You didn't mention if you were looking for medications or non-medication approaches. If you are looking for medication approaches then, in my experience and research, Have you had any catecholamine testing with your POTS medical workup? If not, it may be helpful to have this testing done (just do some research and find a facility that know how to do the test properly--I forget the exact protocol but you have to avoid certain foods, meds & activity for a period of time before the test. At the beginning of the test they insert an iv and draw blood and then I believe you lay down for 15-30 minutes in a still and calm environment and they may draw blood again from the iv somewhere in that time frame then they have you stand up for a few minutes at the very end and draw blood again. It's important to know what your levels are standing vs. laying down because that potentially gives you answers about whether or not you have any abnormal catecholamines causing issues for you (some people with POTS do and some people don't because there are so many reasons why people have POTS). Anyhow....if you have excess of any of the catecholamines that may help determine if/which meds you might tolerate best. I believe Lexapro is supposed to be one of the 'cleanest' SSRI's. The other suggestion I have if you decide to try medication to assist you---try to get medication in liquid form and start with very small doses--at least 1/2 the strength of what a Dr. would typically prescribe for a new patient (many people like us are extremely sensitive to meds)

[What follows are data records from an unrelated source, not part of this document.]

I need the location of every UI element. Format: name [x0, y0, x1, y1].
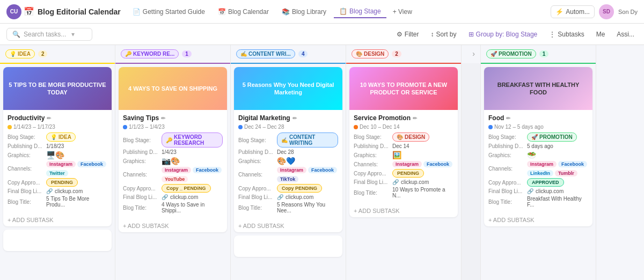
graphics-field: Graphics: 📷🎨	[123, 157, 223, 165]
search-icon: 🔍	[12, 31, 20, 38]
calendar-icon: 📅	[24, 6, 34, 17]
publishing-date-field: Publishing D... Dec 28	[238, 149, 338, 155]
channels-value: Instagram Facebook Twitter	[46, 161, 107, 176]
search-dropdown-icon: ▾	[71, 31, 75, 38]
blog-stage-field: Blog Stage: 🚀 PROMOTION	[488, 132, 588, 142]
channel-twitter: Twitter	[46, 170, 68, 176]
arrow-right-icon[interactable]: ›	[472, 49, 475, 58]
tab-library-icon: 📚	[282, 8, 290, 16]
subtasks-icon: ⋮	[549, 31, 555, 38]
channel-facebook: Facebook	[193, 167, 222, 173]
blog-stage-field: Blog Stage: 🔑 KEYWORD RESEARCH	[123, 132, 223, 148]
username: Son Dy	[618, 9, 638, 15]
publishing-date-field: Publishing D... 5 days ago	[488, 143, 588, 149]
search-box[interactable]: 🔍 Search tasks... ▾	[6, 28, 92, 41]
autom-icon: ⚡	[555, 8, 564, 16]
sort-icon: ↕	[431, 31, 434, 38]
copy-approval-field: Copy Appro... APPROVED	[488, 178, 588, 187]
me-button[interactable]: Me	[593, 28, 609, 40]
kanban-board: 💡 IDEA 2 5 TIPS TO BE MORE PRODUCTIVE TO…	[0, 45, 644, 280]
add-subtask[interactable]: + ADD SUBTASK	[484, 213, 592, 226]
blog-title-field: Blog Title: 5 Tips To Be More Produ...	[8, 196, 107, 208]
card-image-service: 10 WAYS TO PROMOTE A NEW PRODUCT OR SERV…	[349, 67, 458, 110]
card-date: Dec 24 – Dec 28	[238, 124, 338, 130]
add-subtask[interactable]: + ADD SUBTASK	[119, 219, 227, 232]
publishing-date-field: Publishing D... Dec 14	[354, 143, 453, 149]
copy-approval-value: PENDING	[392, 169, 424, 178]
final-blog-link-field: Final Blog Li... 🔗 clickup.com	[354, 179, 453, 185]
column-design: 🎨 DESIGN 2 10 WAYS TO PROMOTE A NEW PROD…	[346, 45, 462, 280]
add-subtask[interactable]: + ADD SUBTASK	[3, 213, 112, 226]
column-keyword: 🔑 KEYWORD RE... 1 4 WAYS TO SAVE ON SHIP…	[115, 45, 231, 280]
tab-blog-calendar[interactable]: 📅 Blog Calendar	[213, 6, 274, 18]
link-icon: 🔗	[162, 194, 168, 200]
card-service-promotion[interactable]: 10 WAYS TO PROMOTE A NEW PRODUCT OR SERV…	[349, 67, 458, 217]
graphics-field: Graphics: 🥗	[488, 151, 588, 159]
publishing-date-value: 1/18/23	[46, 143, 64, 149]
card-food[interactable]: BREAKFAST WITH HEALTHY FOOD Food ✏ Nov 1…	[484, 67, 592, 226]
card-date: Dec 10 – Dec 14	[354, 124, 453, 130]
card-image-digital: 5 Reasons Why You Need Digital Marketing	[234, 67, 342, 110]
blog-title-value: 5 Reasons Why You Nee...	[277, 202, 338, 213]
graphics-value: 🥗	[527, 151, 536, 159]
channel-facebook: Facebook	[77, 161, 106, 167]
card-body-digital: Digital Marketing ✏ Dec 24 – Dec 28 Blog…	[234, 110, 342, 219]
link-icon: 🔗	[392, 179, 399, 185]
card-saving-tips[interactable]: 4 WAYS TO SAVE ON SHIPPING Saving Tips ✏…	[119, 67, 227, 232]
card-bottom-idea[interactable]	[3, 230, 112, 251]
column-header-promotion: 🚀 PROMOTION 1	[481, 45, 596, 64]
stage-badge-design: 🎨 DESIGN	[352, 49, 389, 58]
card-date: 1/1/23 – 1/4/23	[123, 124, 223, 130]
autom-button[interactable]: ⚡ Autom...	[551, 5, 595, 18]
assign-button[interactable]: Assi...	[613, 28, 638, 40]
stage-badge-idea: 💡 IDEA	[5, 49, 35, 58]
column-body-keyword: 4 WAYS TO SAVE ON SHIPPING Saving Tips ✏…	[115, 64, 230, 280]
column-idea: 💡 IDEA 2 5 TIPS TO BE MORE PRODUCTIVE TO…	[0, 45, 115, 280]
group-button[interactable]: ⊞ Group by: Blog Stage	[465, 28, 541, 40]
edit-icon: ✏	[292, 115, 297, 121]
app-title: Blog Editorial Calendar	[38, 8, 121, 16]
channels-value: Instagram Facebook	[392, 161, 452, 167]
tab-getting-started[interactable]: 📄 Getting Started Guide	[127, 6, 210, 18]
top-nav: CU 📅 Blog Editorial Calendar 📄 Getting S…	[0, 0, 644, 24]
add-view-button[interactable]: + View	[389, 6, 416, 18]
add-subtask[interactable]: + ADD SUBTASK	[349, 204, 458, 217]
subtasks-button[interactable]: ⋮ Subtasks	[546, 28, 587, 40]
card-date: 1/14/23 – 1/17/23	[8, 124, 107, 130]
blog-title-value: 10 Ways to Promote a N...	[392, 187, 453, 198]
add-subtask[interactable]: + ADD SUBTASK	[234, 219, 342, 232]
sort-button[interactable]: ↕ Sort by	[428, 28, 460, 40]
link-icon: 🔗	[46, 188, 53, 194]
col-count-idea: 2	[38, 50, 48, 57]
avatar[interactable]: SD	[599, 4, 614, 19]
stage-badge-content: ✍ CONTENT WRI...	[236, 49, 295, 58]
channel-facebook: Facebook	[423, 161, 452, 167]
copy-approval-value: Copy PENDING	[277, 184, 322, 193]
col-count-design: 2	[392, 50, 401, 57]
publishing-date-field: Publishing D... 1/4/23	[123, 149, 223, 155]
date-dot	[238, 125, 243, 129]
blog-stage-field: Blog Stage: 💡 IDEA	[8, 132, 107, 142]
blog-stage-value: ✍ CONTENT WRITING	[277, 132, 338, 148]
card-productivity[interactable]: 5 TIPS TO BE MORE PRODUCTIVE TODAY Produ…	[3, 67, 112, 226]
card-title-saving: Saving Tips ✏	[123, 114, 223, 122]
filter-button[interactable]: ⚙ Filter	[393, 28, 422, 40]
tab-blog-stage[interactable]: 📋 Blog Stage	[334, 5, 386, 18]
blog-title-value: 4 Ways to Save in Shippi...	[162, 202, 223, 213]
card-digital-marketing[interactable]: 5 Reasons Why You Need Digital Marketing…	[234, 67, 342, 232]
channel-instagram: Instagram	[162, 167, 191, 173]
blog-stage-value: 🎨 DESIGN	[392, 132, 429, 142]
graphics-value: 🖼️	[392, 151, 401, 159]
channel-youtube: YouTube	[162, 176, 188, 182]
card-image-saving: 4 WAYS TO SAVE ON SHIPPING	[119, 67, 227, 110]
card-image-food: BREAKFAST WITH HEALTHY FOOD	[484, 67, 592, 110]
blog-title-field: Blog Title: 4 Ways to Save in Shippi...	[123, 202, 223, 213]
channel-instagram: Instagram	[46, 161, 76, 167]
final-blog-link-value: 🔗 clickup.com	[527, 188, 564, 194]
tab-blog-library[interactable]: 📚 Blog Library	[276, 6, 332, 18]
channels-field: Channels: Instagram Facebook	[354, 161, 453, 167]
card-bottom-content[interactable]	[234, 235, 342, 257]
column-content: ✍ CONTENT WRI... 4 5 Reasons Why You Nee…	[231, 45, 346, 280]
edit-icon: ✏	[47, 115, 51, 121]
edit-icon: ✏	[161, 115, 165, 121]
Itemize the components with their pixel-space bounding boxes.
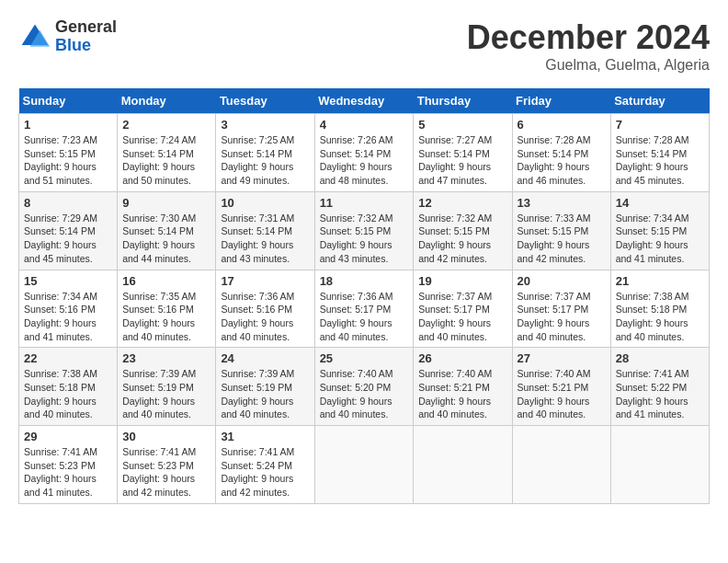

For non-medication approaches....I agree with trying to recline when processing trauma memories. Also try to do some deep breathing work. Would it help to maybe get a product called therapy putty (comes in different colors for different strengths) if you recline to help control the POTS symptoms but get a flashback, rather than moving your whole body perhaps using a product like the therapy putty would give your body something to do and a way to release some of the energy/need to move that you feel while at the same time remaining relatively still so you can control the autonomic symptoms.

I also think it's important to take things slowly and make sure you allow your body 'recovery time' after a therapy session. Especially for intense sessions it may take a day or so for your body to calm. It's a delicate balance to try to work through memories so they don't keep haunting you and so that you can release them but at the same time doing it in a way that doesn't throw your autonomic stuff into too much chaos.

If you can find a therapy technique that doesn't require you to talk about those memories then you might try that because that might be less triggering to the ANS system. Those have never worked for me but again, everyone is different and it's worth exploring.

I wish you the best on your journey to health and healing!